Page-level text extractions

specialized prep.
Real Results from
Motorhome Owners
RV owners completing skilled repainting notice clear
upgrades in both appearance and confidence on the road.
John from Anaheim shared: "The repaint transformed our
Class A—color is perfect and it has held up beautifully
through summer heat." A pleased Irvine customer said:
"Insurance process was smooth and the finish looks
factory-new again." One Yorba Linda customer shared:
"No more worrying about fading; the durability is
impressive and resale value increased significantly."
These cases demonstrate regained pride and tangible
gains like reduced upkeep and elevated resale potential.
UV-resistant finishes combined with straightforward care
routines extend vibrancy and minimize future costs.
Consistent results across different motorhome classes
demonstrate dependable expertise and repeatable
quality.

---

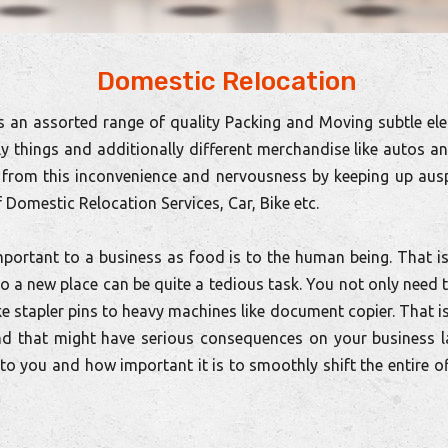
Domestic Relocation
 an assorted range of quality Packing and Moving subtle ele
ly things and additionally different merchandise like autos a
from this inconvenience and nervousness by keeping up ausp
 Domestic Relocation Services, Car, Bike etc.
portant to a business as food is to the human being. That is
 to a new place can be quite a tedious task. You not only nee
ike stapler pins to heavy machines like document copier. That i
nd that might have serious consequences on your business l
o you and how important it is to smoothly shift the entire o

...

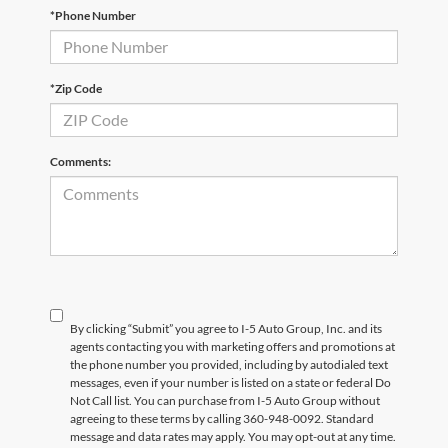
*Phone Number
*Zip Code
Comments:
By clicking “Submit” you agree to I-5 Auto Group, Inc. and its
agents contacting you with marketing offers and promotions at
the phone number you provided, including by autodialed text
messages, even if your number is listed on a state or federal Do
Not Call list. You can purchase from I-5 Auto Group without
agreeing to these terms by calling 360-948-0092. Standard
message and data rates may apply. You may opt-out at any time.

_Assigned task_
Could you transcribe the entries above word for word, from the line with "Class A—color is" down to the line with "impressive and resale", keeping both?

_Solution below_
Class A—color is perfect and it has held up beautifully
through summer heat." A pleased Irvine customer said:
"Insurance process was smooth and the finish looks
factory-new again." One Yorba Linda customer shared:
"No more worrying about fading; the durability is
impressive and resale value increased significantly."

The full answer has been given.